# Preprocessing the SICK-NL corpus
This script preprocesses SICK-NL and serialises the result to the dev, train and test split.

## Inspecting the SICK-NL dataset

In [1]:
import csv

def get_original_distribution(sicknl_tsv):
    """
    Retrieves the distribution of entailment labels over 3 splits

    :param sicknl_tsv: path to the original SICK-NL tsv
    :return: the distribution of entailment labels over 3 splits
    """
    entailment_train = neutral_train = contradiction_train = \
    entailment_trial = neutral_trial = contradiction_trial = \
    entailment_test = neutral_test = contradiction_test = 0
    with open(sicknl_tsv, "r") as sicknl_tsv:
        reader = csv.reader(sicknl_tsv, delimiter="\t")
        next(reader)
        for row in reader:
            if row[3] == "ENTAILMENT":
                if row[-1] == "TRAIN":
                    entailment_train += 1
                elif row[-1] == "TRIAL":
                    entailment_trial += 1
                else:
                    entailment_test += 1
            elif row[3] == "NEUTRAL":
                if row[-1] == "TRAIN":
                    neutral_train += 1
                elif row[-1] == "TRIAL":
                    neutral_trial += 1
                else:
                    neutral_test += 1
            else:
                if row[-1] == "TRAIN":
                    contradiction_train += 1
                elif row[-1] == "TRIAL":
                    contradiction_trial += 1
                else:
                    contradiction_test += 1

    return entailment_train, neutral_train, contradiction_train, \
    entailment_trial, neutral_trial, contradiction_trial, \
    entailment_test, neutral_test, contradiction_test

In [2]:
get_original_distribution('sicknl.tsv')

(1274, 2524, 641, 143, 281, 71, 1404, 2790, 712)

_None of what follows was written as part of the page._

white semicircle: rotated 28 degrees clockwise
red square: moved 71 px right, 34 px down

A two-way task is pursued. SICK-NL contains more cases where entailment does not hold (7,019; labelled NEUTRAL or CONTRADICTION) than cases where entailment does hold (2821; labelled ENTAILMENT). Only sentences that have been labelled as being neutral bidrectionally will be preserved in an atttempt to balance the entailment labels.

In [3]:
def get_original_distribution(sicknl_tsv):
    """
    Retrieves the distribution of cases where entailment does and 
    does not hold from the original SICK-NL tsv.

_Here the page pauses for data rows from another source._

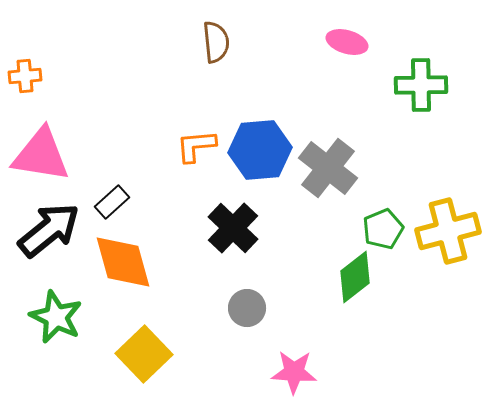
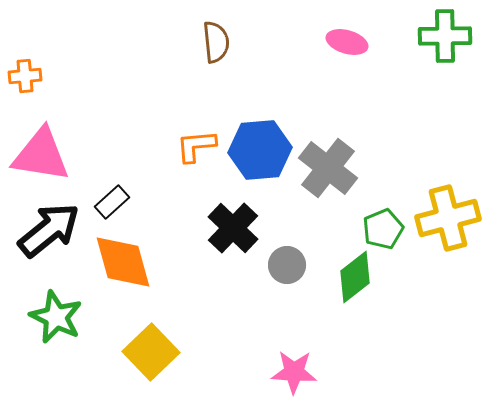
green cross: moved 24 px right, 49 px up
yellow cross: moved 13 px up
gray circle: moved 40 px right, 43 px up
yellow square: moved 7 px right, 2 px up
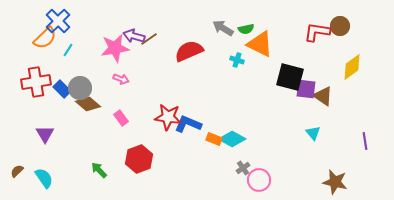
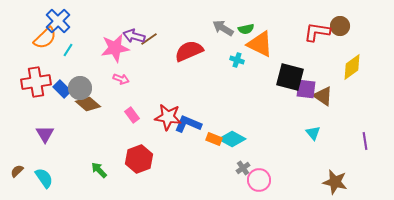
pink rectangle: moved 11 px right, 3 px up
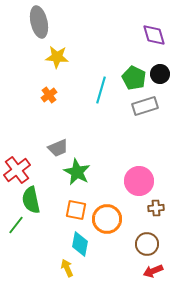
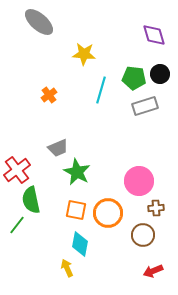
gray ellipse: rotated 36 degrees counterclockwise
yellow star: moved 27 px right, 3 px up
green pentagon: rotated 20 degrees counterclockwise
orange circle: moved 1 px right, 6 px up
green line: moved 1 px right
brown circle: moved 4 px left, 9 px up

    :param sicknl_tsv: path to the original SICK-NL tsv
    :return: the number of cases where entailment holds (yes) and does not hold (no)
    """
    yes = no = 0
    with open(sicknl_tsv, "r") as sicknl_tsv:
        reader = csv.reader(sicknl_tsv, delimiter="\t")
        next(reader)
        for row in reader:
            if row[3] == "ENTAILMENT":
                yes += 1
            elif row[5] == "A_neutral_B" and row[6] == "B_neutral_A":
                no += 1

    return yes, no

In [4]:
get_original_distribution('sicknl.tsv')

(2821, 4992)

However, this is not sufficient to balance the data. Additional steps will be needed.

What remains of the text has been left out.